Strata Scratch Problem Sets

Problem sets, exercises, and educational guides for SQL and python. These exercises are specifically tailored for business and marketing analytics students and novices.

Back to the Strata Scratch website
Login to Strata Scratch

Advanced SQL Exercises (with Solutions)

Instructions

Questions

  1. Give back all SAT scores from students whose highschool name does NOT end with ‘HS’

    Tables: sat_scores

    Solution

     SELECT *
     FROM datasets.sat_scores
     WHERE RIGHT(school, 2) <> 'HS'
    
  2. What is the old to young ratio per olympic game? Young are people whose age <= 30, while old are those whose age >= 45.

    Tables: olympics_athletes_events

    Solution:

     SELECT
         games,
        
         total_old :: NUMERIC / total_young AS old_to_young_ratio
     FROM
         (SELECT 
             games, 
                
             SUM(CASE
                 WHEN age <= 25
                 THEN 1
                 ELSE 0
                 END
             ) AS total_young,
                
             SUM(CASE
                 WHEN age >= 45
                 THEN 1
                 ELSE 0
                 END
             ) AS total_old
         FROM datasets.olympics_athletes_events
         GROUP BY games) subquery
    
  3. Which day of the week would it be best to trade in AAPL stock? What about the best day in a month? Find the average opening and closing prices. (Hint: You can use EXTRACT(‘dow’ FROM date) to get the day of week)

    Tables: aapl_historical_stock_price

    Solution:

     SELECT
         EXTRACT("dow" FROM date) AS day_of_week,
         AVG(open) AS avg_open,
         AVG(close) AS avg_close
     FROM datasets.aapl_historical_stock_price
     GROUP BY day_of_week
     ORDER BY day_of_week
    
     SELECT
         EXTRACT("day" FROM date) AS day_of_month,
         AVG(open) AS avg_open,
         AVG(close) AS avg_close
     FROM datasets.aapl_historical_stock_price
     GROUP BY day_of_month
     ORDER BY day_of_month
    
  4. Find all hotels in the Netherlands where guests complain about dirty rooms. (Hint: Search for the word dirty in negative_review)

    Tables: hotel_reviews

    Solution: If STRPOS returns 0 it means it did not find the word in the string so we check for the opposite case.

     SELECT
         *
     FROM datasets.hotel_reviews
     WHERE 
         RIGHT(hotel_address, 11) = 'Netherlands' AND 
         STRPOS(negative_review, 'dirty') <> 0
    
  5. Using a self join on the titanic dataset find the average absolute fare difference between age groups which are in same pclass and which are comprised of non-survivors. Assume that two passengers are in the same age group if their ages are less than 5 years apart.

    Tables: titanic

    Solution: Like in the guide we first check to see that we do not compare a passenger againts itself. We also check that they have equal pclass are in the same age group and they did not survive. After all this we perform a group over titanic1.name and calculate the statistic we are interested in.

    SELECT
        titanic1.name AS name1,
        AVG(ABS(titanic1.fare - titanic2.fare)) AS avg_fare
    FROM 
        datasets.titanic titanic1,
        datasets.titanic titanic2
    WHERE
        titanic1.passengerid <> titanic2.passengerid AND
        titanic1.pclass = titanic2.pclass AND
        ABS(titanic1.age - titanic2.age) <= 5 AND
        titanic1.survived = 0 AND 
        titanic2.survived = 0
    GROUP BY name1
    
  6. Fix the review_date in the hotel_reviews dataset to be of proper YYYY-MM-DD format. (Hint: You should be versatile and liberal in your slicing of the date format, type conversion and whatever it takes)

    Tables: hotel_reviews

    Solution:

    Run the query first to see the output.
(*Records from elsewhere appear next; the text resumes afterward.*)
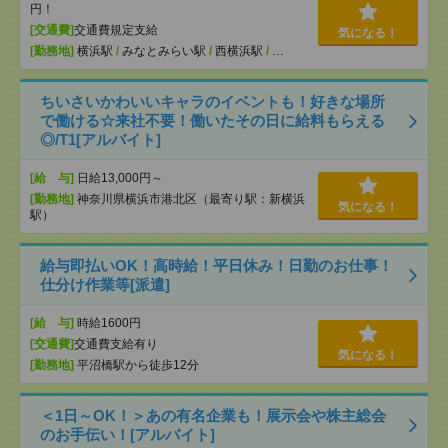
円！
[交通費]
交通費規定支給
気になる！
[勤務地]
横浜駅
/
みなとみらい駅
/
西横浜駅
/
…
ちいさいかわいいキャラのイベントも！好きな場所
で働ける☆来社不要！働いたその日に給料もらえる
◎/T1[アルバイト]
[給 与]
日給13,000円～
[勤務地]
神奈川県横浜市港北区（最寄り駅：新横浜
気になる！
駅）
給与即払いOK！高時給！平日休み！日勤のお仕事！
仕分け作業等[派遣]
[給 与]
時給1600円
[交通費]
交通費支給有り
気になる！
[勤務地]
平沼橋駅から徒歩12分
＜1日～OK！＞あの有名企業も！展示会や株主総会
のお手伝い！[アルバイト]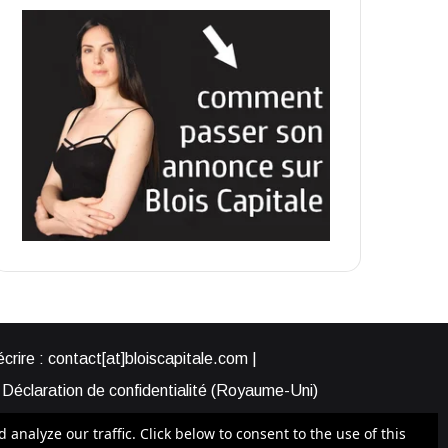
rire : contact[at]bloiscapitale.com |
Déclaration de confidentialité (Royaume-Uni)
s-nous ?
Participer à Blois Capitale
nalyze our traffic. Click below to consent to the use of this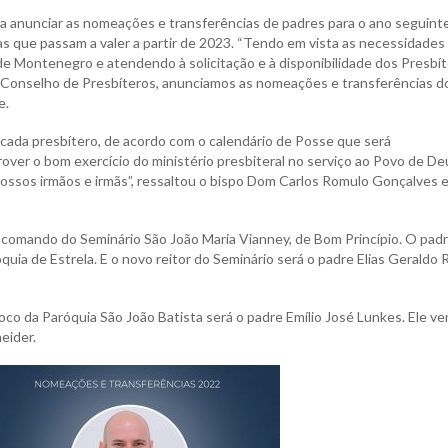
a anunciar as nomeações e transferências de padres para o ano seguinte
ças que passam a valer a partir de 2023. “Tendo em vista as necessidades
de Montenegro e atendendo à solicitação e à disponibilidade dos Presbí
 Conselho de Presbíteros, anunciamos as nomeações e transferências d
e.
 cada presbítero, de acordo com o calendário de Posse que será
over o bom exercício do ministério presbiteral no serviço ao Povo de De
ssos irmãos e irmãs”, ressaltou o bispo Dom Carlos Romulo Gonçalves 
o comando do Seminário São João Maria Vianney, de Bom Princípio. O pad
uia de Estrela. E o novo reitor do Seminário será o padre Elias Geraldo 
co da Paróquia São João Batista será o padre Emílio José Lunkes. Ele v
eider.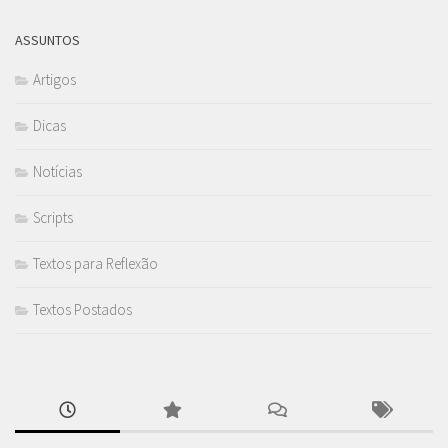
ASSUNTOS
Artigos
Dicas
Notícias
Scripts
Textos para Reflexão
Textos Postados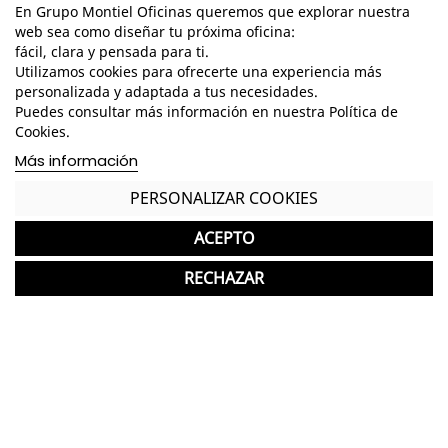
En Grupo Montiel Oficinas queremos que explorar nuestra
web sea como diseñar tu próxima oficina:
fácil, clara y pensada para ti.
Utilizamos cookies para ofrecerte una experiencia más
personalizada y adaptada a tus necesidades.
Puedes consultar más información en nuestra Política de
Cookies.
Más información
Características
PERSONALIZAR COOKIES
Dimensiones Totales - Alto: 100-113 cm. / Ancho:
67 cm. / Fondo: 44 cm. /
ACEPTO
Dimensiones Asiento - Alto: 43-55 cm. / Ancho: 48
RECHAZAR
cm. / Fondo: 40 cm. /
Dimensiones Brazo - Alto: 22-30 cm. / Ancho: 8
cm. / Fondo: 25 cm. /
Dimensiones Respaldo - Alto: 52 cm. / Ancho: 47
cm. /
Base giratoria de polipropileno negro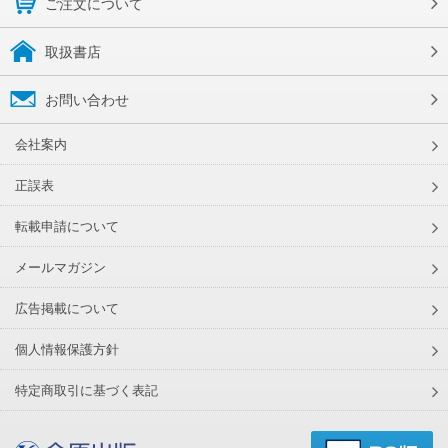
ご注文について
取扱書店
お問い合わせ
会社案内
正誤表
転載申請について
メールマガジン
広告掲載について
個人情報保護方針
特定商取引に基づく表記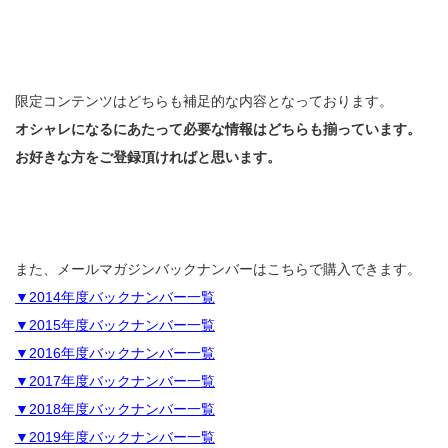
限定コンテンツはどちらも補足的な内容となっております。
オシャレになるにあたって必要な情報はどちらも揃っています。
お好きな方をご登録頂ければと思います。
また、メールマガジンバックナンバーはこちらで購入できます。
▼2014年度バックナンバー一覧
▼2015年度バックナンバー一覧
▼2016年度バックナンバー一覧
▼2017年度バックナンバー一覧
▼2018年度バックナンバー一覧
▼2019年度バックナンバー一覧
    The reason for using a subquery has to do with the fact that you can’t reference previous values in the SELECT part, that is one can’t build nice_review_date using year, month and day columns but only by copying the code that builds and that would look really ugly so a subquery to the rescue.

    We use only STRPOS, SUBSTR and RIGHT.

    To see what is going on let’s focus on a single example: ‘8/3/17’ which is 2017-08-03 when properly formatted.

    • STRPOS(‘8/3/17’, ‘/’) is 2
    • SUBSTR(‘8/3/17’, 0, 2) is ‘8’
    • That is how we get the month.
    • To get the year we always take the last 2 characters.
    • Extracting the day is the hardest part.
    • SUBSTR(review_date, 0, LENGTH(review_date) - 2) gives us ‘8/3’
    • STRPOS(SUBSTR(review_date, 0, LENGTH(review_date) - 2), ‘/’) + 1) gives us 2
    • So the day is substring of ‘8/3’ starting from position 2 and till the end of string.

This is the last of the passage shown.